Este livro vai já na segunda edição e toda ela é direcionada para as comunidades portuguesas, o livro foi já apresentado em Paris, sendo a primeira apresentação além-fronteiras. Em primeira mão, para o Jornal AUDIÊNCIA, em fevereiro de 2023, o livro vai ser apresentado no Festival das Migrações, no Luxemburgo, onde temos uma comunidade portuguesa muito representativa. Nas férias da Páscoa será apresentado na comunidade portuguesa da Califórnia, nos Estados Unidos da América e, no mês seguinte, mais concretamente, no dia 13 de maio, vai ser apresentado em Toronto, no Canadá, onde se assinalam os 30 anos da chegada dos primeiros emigrantes portugueses a esse importante território da América do Norte. Digamos que a curto prazo passa por divulgar, promover e elevar o livro junto dos portugueses espalhados pelo mundo, junto de todas as comunidades portuguesas mais representativas e onde o livro tem tido bem acolhimento. Por outro lado, o que eu espero para o futuro é continuar a abordar e aprofundar esta temática e poder realizar outras obras e, sobretudo, estreitar ainda mais os laços com as nossas comunidades e com os nossos emigrantes, visto que o meu percurso pessoal, profissional e, sobretudo, literário tem sido todo alicerçado junto das comunidades portuguesas e é isso que eu quero continuar a fazer.

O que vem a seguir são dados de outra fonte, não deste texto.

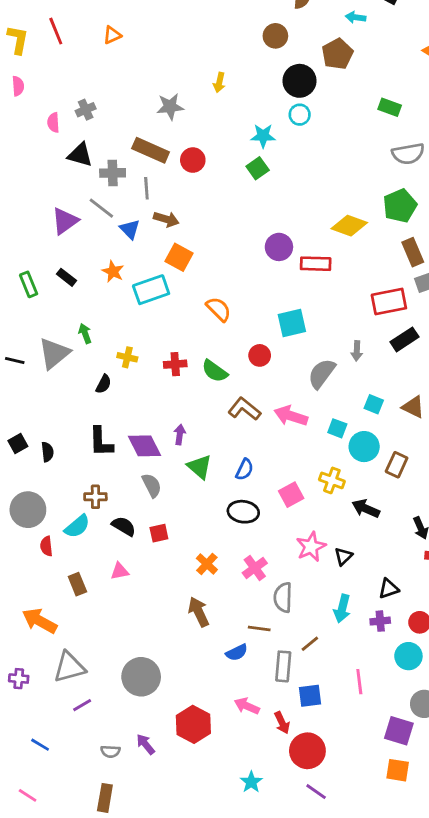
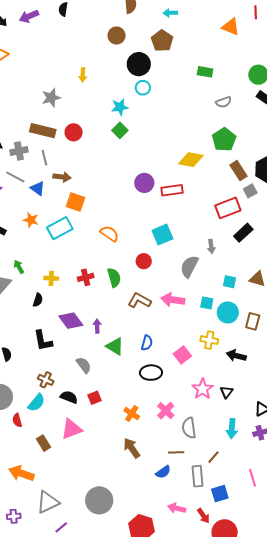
gray semicircle: (408, 154) -> (224, 102), size x0.7
green semicircle: (215, 371) -> (114, 278), turned -132
purple diamond: (145, 446) -> (71, 321), moved
brown cross: (95, 497) -> (46, 380), turned 35
pink triangle: (120, 571) -> (72, 429), size x1.6

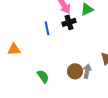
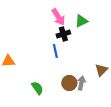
blue line: (47, 28) -> (55, 51), moved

Tem alguma mensagem que gostaria de deixar aos nossos leitores?

Em primeiro lugar, queria parabenizar todo o jornal pela missão de informação de proximidade que tem desenvolvido na área do Grande Porto e nos Açores e, por outro lado, também deixar uma mensagem de esperança num futuro melhor para todos os eleitores e, em particular, para os vossos leitores que estão nas comunidades portuguesas e, a eles em particular, o meu profundo agradecimento e reconhecimento por todo o contributo que tem dado para o desenvolvimento do nosso país e das suas pátrias de acolhimento.